Young proferssionals are unable to buy their first home in Oxford – Are the Baby Boomers and Landlords to Blame?


Talk to some Oxford 20 something, for whom home ownership appears a vague dream, and they are vexatious towards the Baby Boomer generation and their pushover walk through life, their free university education, their eye watering property windfalls, their golden final salary pensions and their free bus passes.



If you bought a property in Oxford for £25,000 in first quarter of 1977, today it would be worth £549,429, an increase of 2097.7%.



But to blame the 60 and 70 year olds of Oxford for that seems a little unfair. The mature generations joined the property party in the 1970’s and 1980’s when they were allowed to take out huge mortgages, protected by the knowledge that inflation would corrode the real value of the mortgage, increase property prices, while boosting wage growth enhancing their ability to repay.



Unlike Government, neither do I blame the multitude of Oxford buy to let landlords, buying up their 10th or 11th property to add to their buy to let portfolio.
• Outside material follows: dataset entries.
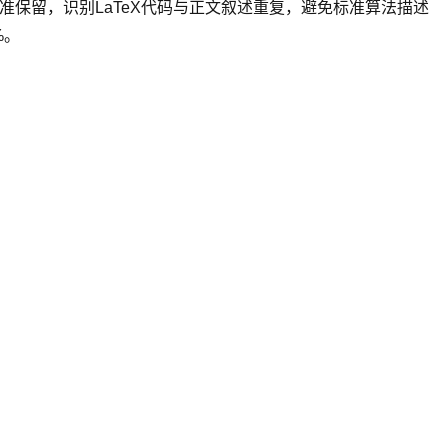
准保留，识别LaTeX代码与正文叙述重复，避免标准算法描述
%。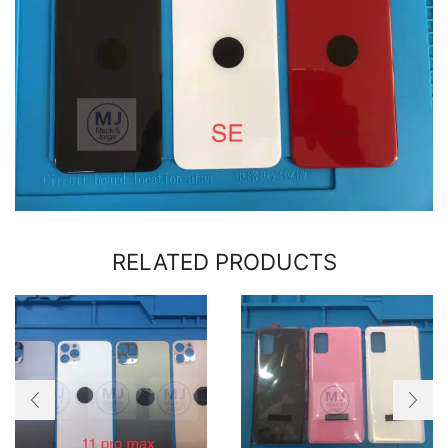
RELATED PRODUCTS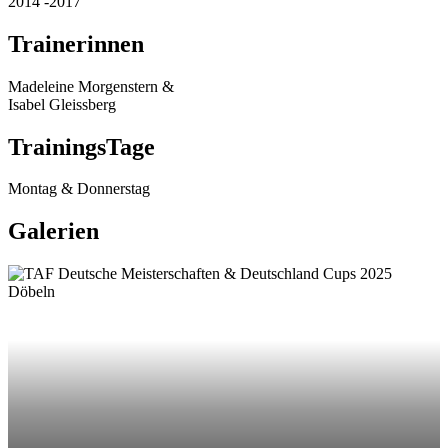
2014 -2017
Trainerinnen
Madeleine Morgenstern &
Isabel Gleissberg
TrainingsTage
Montag & Donnerstag
Galerien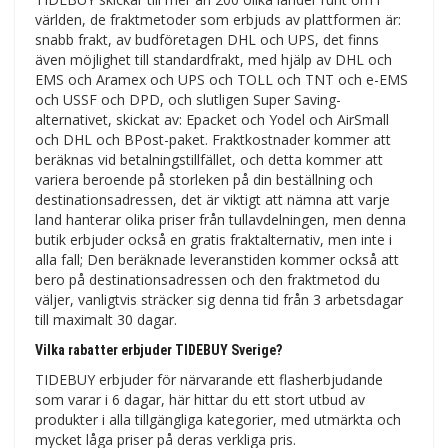
världen, de fraktmetoder som erbjuds av plattformen är:
snabb frakt, av budföretagen DHL och UPS, det finns
även möjlighet till standardfrakt, med hjälp av DHL och
EMS och Aramex och UPS och TOLL och TNT och e-EMS
och USSF och DPD, och slutligen Super Saving-
alternativet, skickat av: Epacket och Yodel och AirSmall
och DHL och BPost-paket. Fraktkostnader kommer att
beräknas vid betalningstillfället, och detta kommer att
variera beroende på storleken på din beställning och
destinationsadressen, det är viktigt att nämna att varje
land hanterar olika priser från tullavdelningen, men denna
butik erbjuder också en gratis fraktalternativ, men inte i
alla fall; Den beräknade leveranstiden kommer också att
bero på destinationsadressen och den fraktmetod du
väljer, vanligtvis sträcker sig denna tid från 3 arbetsdagar
till maximalt 30 dagar.
Vilka rabatter erbjuder TIDEBUY Sverige?
TIDEBUY erbjuder för närvarande ett flasherbjudande
som varar i 6 dagar, här hittar du ett stort utbud av
produkter i alla tillgängliga kategorier, med utmärkta och
mycket låga priser på deras verkliga pris.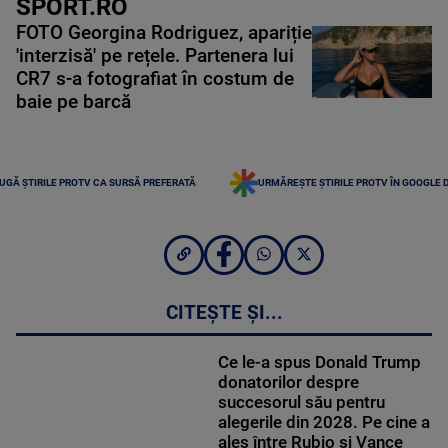
SPORT.RO
FOTO Georgina Rodriguez, apariție
'interzisă' pe rețele. Partenera lui
CR7 s-a fotografiat în costum de
baie pe barcă
UGĂ ȘTIRILE PROTV CA SURSĂ PREFERATĂ
URMĂREȘTE ȘTIRILE PROTV ÎN GOOGLE 
CITEȘTE ȘI...
Ce le-a spus Donald Trump
donatorilor despre
succesorul său pentru
alegerile din 2028. Pe cine a
ales între Rubio și Vance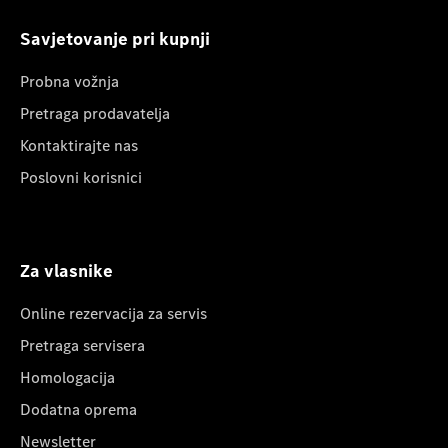
Savjetovanje pri kupnji
Probna vožnja
Pretraga prodavatelja
Kontaktirajte nas
Poslovni korisnici
Za vlasnike
Online rezervacija za servis
Pretraga servisera
Homologacija
Dodatna oprema
Newsletter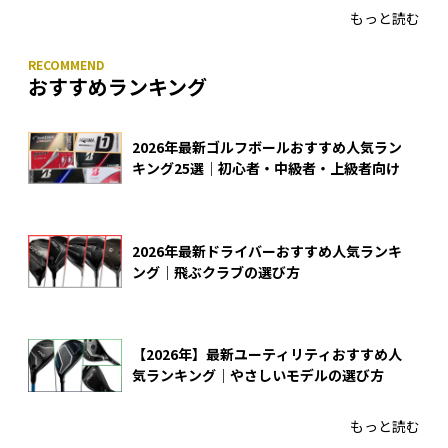
もっと読む
おすすめランキング
2026年最新ゴルフボールおすすめ人気ラン
キング25選｜初心者・中級者・上級者向け
2026年最新ドライバーおすすめ人気ランキ
ング｜飛ぶクラブの選び方
【2026年】最新ユーティリティおすすめ人
気ランキング｜やさしいモデルの選び方
もっと読む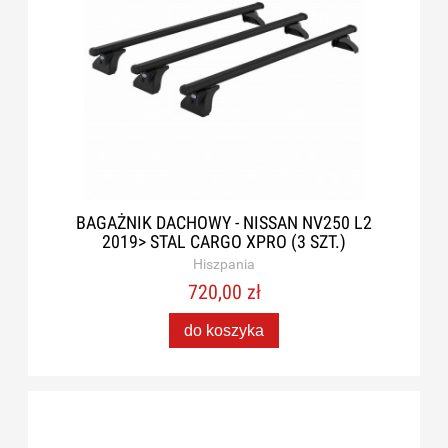
BAGAŻNIK DACHOWY - NISSAN NV250 L2
2019> STAL CARGO XPRO (3 SZT.)
Hiszpania
720,00 zł
do koszyka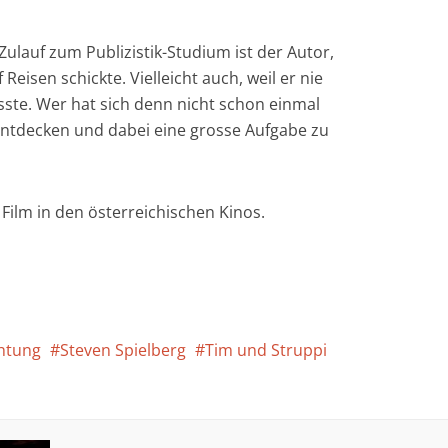
ulauf zum Publizistik-Studium ist der Autor,
Reisen schickte. Vielleicht auch, weil er nie
sste. Wer hat sich denn nicht schon einmal
 entdecken und dabei eine grosse Aufgabe zu
 Film in den österreichischen Kinos.
htung
Steven Spielberg
Tim und Struppi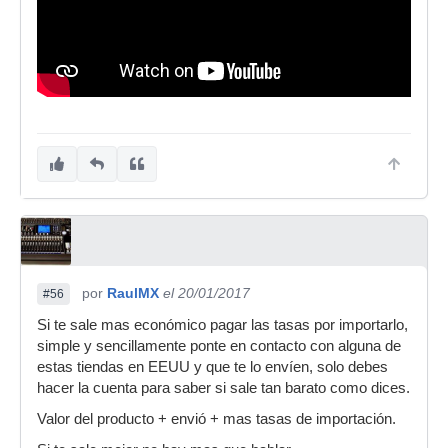
por
RaulMX
el 20/01/2017
#56
Si te sale mas económico pagar las tasas por importarlo,
simple y sencillamente ponte en contacto con alguna de
estas tiendas en EEUU y que te lo envíen, solo debes
hacer la cuenta para saber si sale tan barato como dices.
Valor del producto + envió + mas tasas de importación.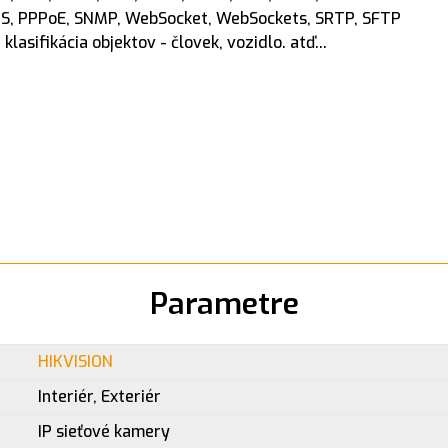
/TLS, PPPoE, SNMP, WebSocket, WebSockets, SRTP, SFTP
klasifikácia objektov - človek, vozidlo. atď...
Parametre
HIKVISION
Interiér, Exteriér
IP sieťové kamery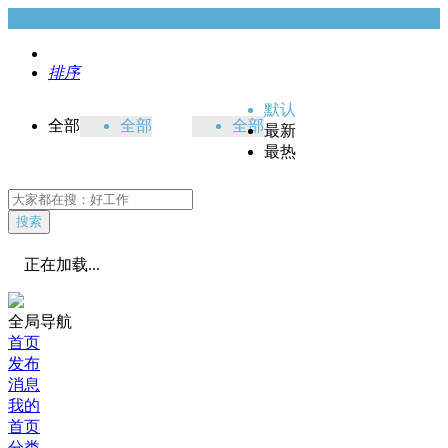
排序
默认
全部
全部
全部
最新
最热
搜索
正在加载...
全局导航
首页
发布
消息
我的
首页
分类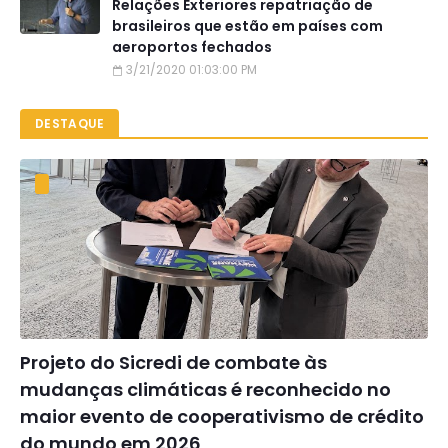
Relações Exteriores repatriação de
brasileiros que estão em países com
aeroportos fechados
3/21/2020 01:03:00 PM
DESTAQUE
Projeto do Sicredi de combate às
mudanças climáticas é reconhecido no
maior evento de cooperativismo de crédito
do mundo em 2026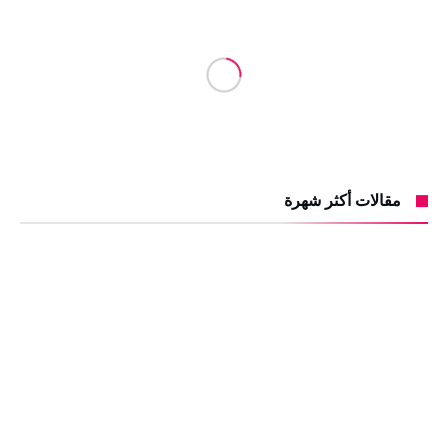
مقالات أكثر شهرة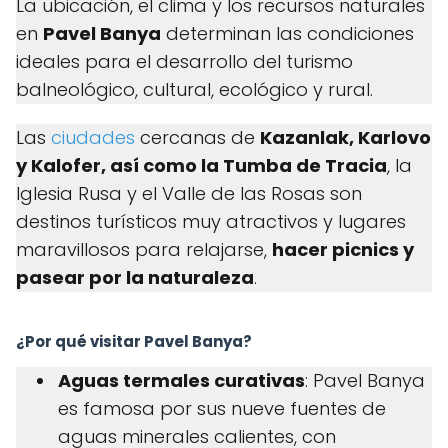
La ubicación, el clima y los recursos naturales
en
Pavel Banya
determinan las condiciones
ideales para el desarrollo del turismo
balneológico, cultural, ecológico y rural.
Las
ciudades
cercanas de
Kazanlak, Karlovo
y Kalofer, así como la Tumba de Tracia
, la
Iglesia Rusa y el Valle de las Rosas son
destinos turísticos muy atractivos y lugares
maravillosos para relajarse,
hacer picnics y
pasear por la naturaleza
.
¿Por qué visitar Pavel Banya?
Aguas termales curativas
: Pavel Banya
es famosa por sus nueve fuentes de
aguas minerales calientes, con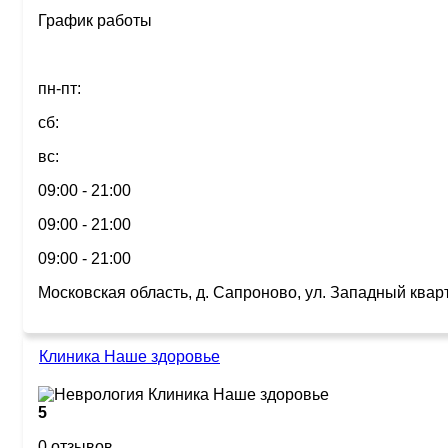
График работы
пн-пт:
сб:
вс:
09:00 - 21:00
09:00 - 21:00
09:00 - 21:00
Московская область, д. Сапроново, ул. Западный кварта
Клиника Наше здоровье
5
0 отзывов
They too, merely reacted to the peculiar historic inducements of the UK property market.



Surely someone is to blame?



Margaret Thatcher and Nigel Lawson are also good people to blame - selling off millions of council houses at knock-down values and delaying ending of the MIRAS tax relief in 1987. The Blair/Brown combo doubled stamp duty in 1997 and again in 2000, which, as a tax on property transactions, precluding a more equitable distribution of current housing stock. And, our current Government has had plenty of opportunity to change the stamp duty rules to incentivise those mature Oxford house movers to downsize, but have failed to act.

It’s easy to think the only reason that hundreds of first time buyers have been priced out of the Oxford housing market is because of private landlords. Yet, I believe they are undervalued.  With first time buyers struggling to save for a deposit, if it weren’t for those landlords buying up homes we would have a bigger housing crisis than we have today. Since the global financial crisis of 2008/9, local councils have cut services, and haven’t had enough money to build new homes.  Homes that were provided to Oxford instead by buy to let landlords helping to reduce the scale of the current crisis.


657 homes are being bought by buy to let landlords each year in the Oxford City Council area when otherwise they might have been available to other buyers.  But at a time when the current national average deposit is £51,800, most young people are simply unable to meet lenders’ demands. And, homes bought by local landlords are not standing empty, instead they equate to 4,596 of homes for local people, most of whom either see renting as a preferred option given the flexibility required by the early years of their professional lives, or accept that they cannot yet meet lender demands for deposits.